Task goal: Return the data exactly, apart from leaving out the pictures.

Source data:
§

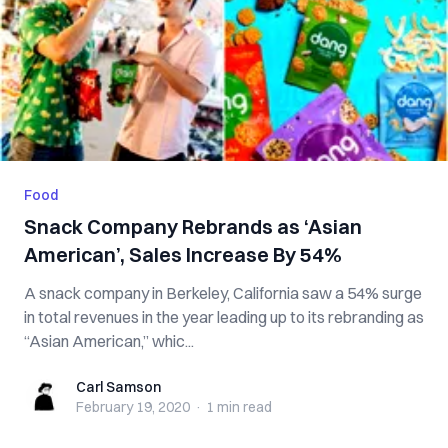
Food
Snack Company Rebrands as ‘Asian
American’, Sales Increase By 54%
A snack company in Berkeley, California saw a 54% surge
in total revenues in the year leading up to its rebranding as
“Asian American,” whic...
Carl Samson
Carl Samson
February 19, 2020
·
1 min
read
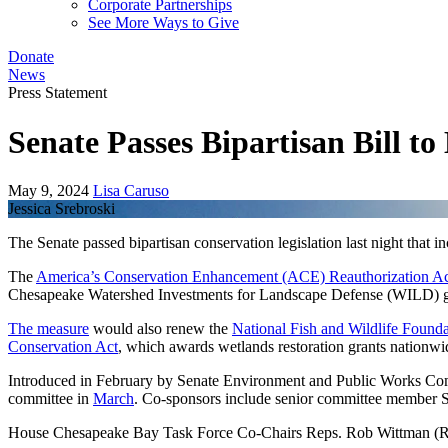
Corporate Partnerships
See More Ways to Give
Donate
News
Press Statement
Senate Passes Bipartisan Bill 
May 9, 2024
Lisa Caruso
Jessica Srebroski
The Senate passed bipartisan conservation legislation last night that i
The
America’s Conservation Enhancement (ACE) Reauthorization A
Chesapeake Watershed Investments for Landscape Defense (WILD) gr
The measure
would also renew the
National Fish and Wildlife Founda
Conservation Act
, which awards wetlands restoration grants nationw
Introduced in February by Senate Environment and Public Works C
committee in
March
. Co-sponsors include senior committee member 
House Chesapeake Bay Task Force Co-Chairs Reps. Rob Wittman (R-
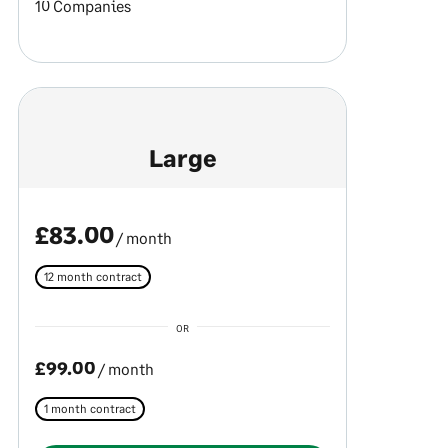
10 Companies
Large
£83.00
/ month
12 month contract
OR
£99.00
/ month
1 month contract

§

Answer to this problem:
Food
Snack Company Rebrands as ‘Asian
American’, Sales Increase By 54%
A snack company in Berkeley, California saw a 54% surge
in total revenues in the year leading up to its rebranding as
“Asian American,” whic...
Carl Samson
Carl Samson
February 19, 2020
·
1 min
read
Corporate Partnerships
See More Ways to Give
Donate
News
Press Statement
Senate Passes Bipartisan Bill 
May 9, 2024
Lisa Caruso
Jessica Srebroski
The Senate passed bipartisan conservation legislation last night that i
The
America’s Conservation Enhancement (ACE) Reauthorization A
Chesapeake Watershed Investments for Landscape Defense (WILD) gr
The measure
would also renew the
National Fish and Wildlife Founda
Conservation Act
, which awards wetlands restoration grants nationw
Introduced in February by Senate Environment and Public Works C
committee in
March
. Co-sponsors include senior committee member 
House Chesapeake Bay Task Force Co-Chairs Reps. Rob Wittman (R-
10 Companies
Large
£83.00
/ month
12 month contract
OR
£99.00
/ month
1 month contract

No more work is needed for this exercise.